### Task brief
Your job is to transcribe all the records that follow, excluding any pictures.

[Stored data entries]

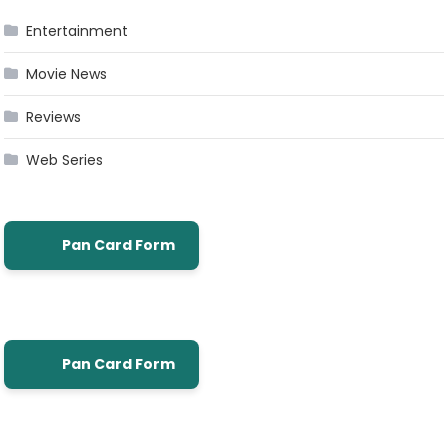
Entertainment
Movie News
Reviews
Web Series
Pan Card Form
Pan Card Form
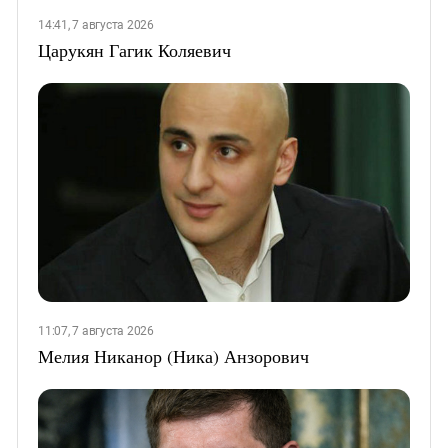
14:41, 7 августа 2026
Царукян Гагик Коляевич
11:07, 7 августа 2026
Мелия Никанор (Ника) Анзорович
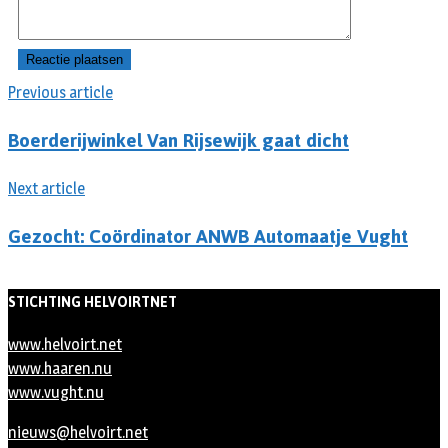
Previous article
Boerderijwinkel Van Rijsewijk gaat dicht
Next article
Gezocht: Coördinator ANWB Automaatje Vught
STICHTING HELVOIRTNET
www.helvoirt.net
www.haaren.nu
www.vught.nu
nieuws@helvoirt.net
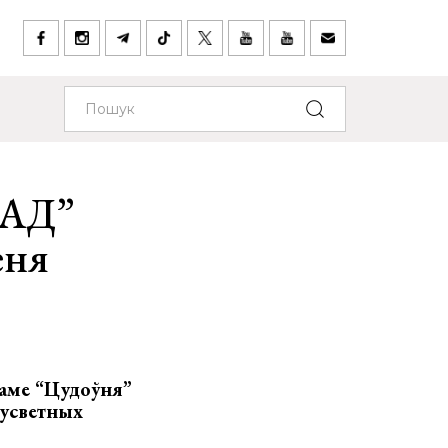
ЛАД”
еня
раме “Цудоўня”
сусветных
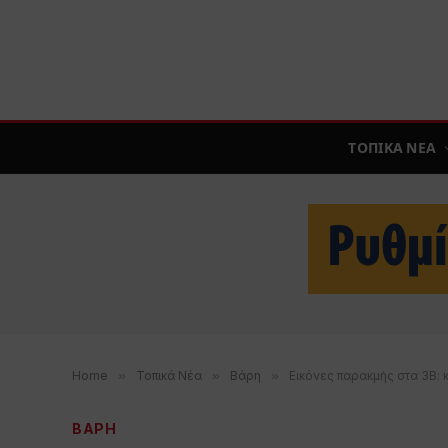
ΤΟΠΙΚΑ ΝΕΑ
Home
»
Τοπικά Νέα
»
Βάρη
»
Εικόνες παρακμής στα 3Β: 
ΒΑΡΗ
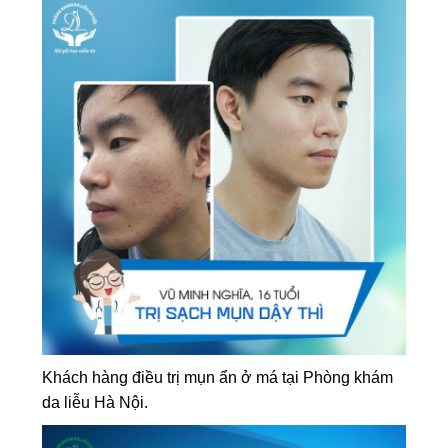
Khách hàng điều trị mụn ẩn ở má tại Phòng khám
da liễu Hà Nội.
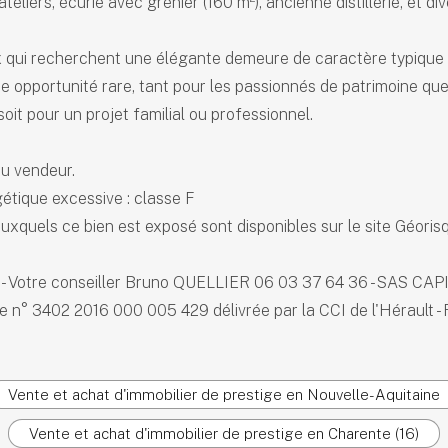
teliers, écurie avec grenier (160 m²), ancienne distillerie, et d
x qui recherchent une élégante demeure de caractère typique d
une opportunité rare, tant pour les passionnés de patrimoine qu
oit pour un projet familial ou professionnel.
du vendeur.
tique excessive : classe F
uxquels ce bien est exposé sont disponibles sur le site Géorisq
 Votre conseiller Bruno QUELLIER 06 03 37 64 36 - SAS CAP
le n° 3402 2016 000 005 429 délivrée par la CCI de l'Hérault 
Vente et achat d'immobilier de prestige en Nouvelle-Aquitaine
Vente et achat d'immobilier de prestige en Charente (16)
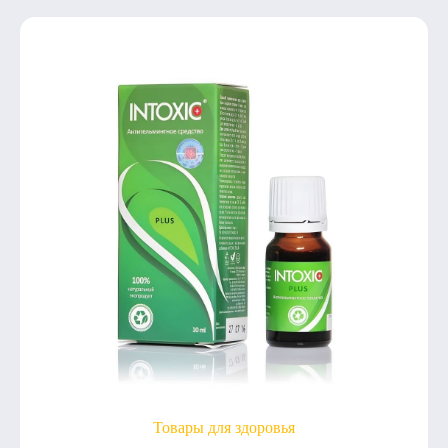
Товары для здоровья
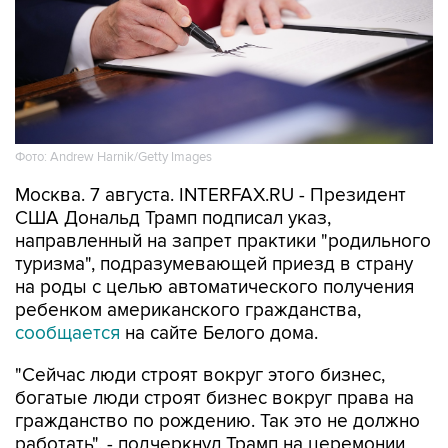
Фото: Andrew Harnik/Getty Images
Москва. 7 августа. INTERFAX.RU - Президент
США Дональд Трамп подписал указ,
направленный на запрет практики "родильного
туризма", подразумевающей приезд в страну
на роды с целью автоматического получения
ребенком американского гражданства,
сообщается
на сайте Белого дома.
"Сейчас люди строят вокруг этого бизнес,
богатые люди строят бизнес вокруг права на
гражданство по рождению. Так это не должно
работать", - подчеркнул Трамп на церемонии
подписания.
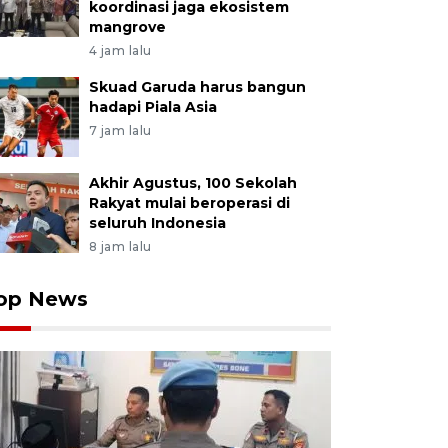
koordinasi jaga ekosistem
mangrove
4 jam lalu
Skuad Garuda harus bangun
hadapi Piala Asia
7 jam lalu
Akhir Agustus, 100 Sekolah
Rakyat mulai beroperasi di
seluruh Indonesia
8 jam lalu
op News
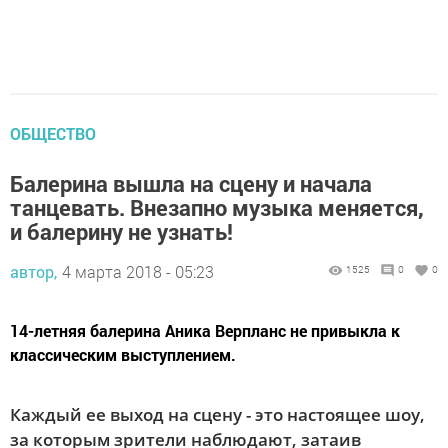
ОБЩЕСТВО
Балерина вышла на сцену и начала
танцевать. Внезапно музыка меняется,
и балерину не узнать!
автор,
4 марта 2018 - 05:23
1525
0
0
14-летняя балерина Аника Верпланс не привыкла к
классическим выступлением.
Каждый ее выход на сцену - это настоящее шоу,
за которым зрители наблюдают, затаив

### Exercise response
Entertainment
Movie News
Reviews
Web Series
Pan Card Form
Pan Card Form
14:41, 7 августа 2026
Царукян Гагик Коляевич
11:07, 7 августа 2026
Мелия Никанор (Ника) Анзорович
Previous article
Boerderijwinkel Van Rijsewijk gaat dicht
Next article
Gezocht: Coördinator ANWB Automaatje Vught
STICHTING HELVOIRTNET
www.helvoirt.net
www.haaren.nu
www.vught.nu
nieuws@helvoirt.net
ЛАД”
еня
раме “Цудоўня”
сусветных
ΤΟΠΙΚΑ ΝΕΑ
Home
»
Τοπικά Νέα
»
Βάρη
»
Εικόνες παρακμής στα 3Β: 
ΒΑΡΗ
Khách hàng điều trị mụn ẩn ở má tại Phòng khám
da liễu Hà Nội.
teliers, écurie avec grenier (160 m²), ancienne distillerie, et d
x qui recherchent une élégante demeure de caractère typique d
une opportunité rare, tant pour les passionnés de patrimoine qu
oit pour un projet familial ou professionnel.
du vendeur.
tique excessive : classe F
uxquels ce bien est exposé sont disponibles sur le site Géorisq
 Votre conseiller Bruno QUELLIER 06 03 37 64 36 - SAS CAP
le n° 3402 2016 000 005 429 délivrée par la CCI de l'Hérault 
Vente et achat d'immobilier de prestige en Nouvelle-Aquitaine
Vente et achat d'immobilier de prestige en Charente (16)
Товары для здоровья
Фото: Andrew Harnik/Getty Images
Москва. 7 августа. INTERFAX.RU - Президент
США Дональд Трамп подписал указ,
направленный на запрет практики "родильного
туризма", подразумевающей приезд в страну
на роды с целью автоматического получения
ребенком американского гражданства,
сообщается
на сайте Белого дома.
"Сейчас люди строят вокруг этого бизнес,
богатые люди строят бизнес вокруг права на
гражданство по рождению. Так это не должно
работать", - подчеркнул Трамп на церемонии
подписания.
koordinasi jaga ekosistem
mangrove
4 jam lalu
Skuad Garuda harus bangun
hadapi Piala Asia
7 jam lalu
Akhir Agustus, 100 Sekolah
Rakyat mulai beroperasi di
seluruh Indonesia
8 jam lalu
op News
ОБЩЕСТВО
Балерина вышла на сцену и начала
танцевать. Внезапно музыка меняется,
и балерину не узнать!
автор,
4 марта 2018 - 05:23
1525
0
0
14-летняя балерина Аника Верпланс не привыкла к
классическим выступлением.
Каждый ее выход на сцену - это настоящее шоу,
за которым зрители наблюдают, затаив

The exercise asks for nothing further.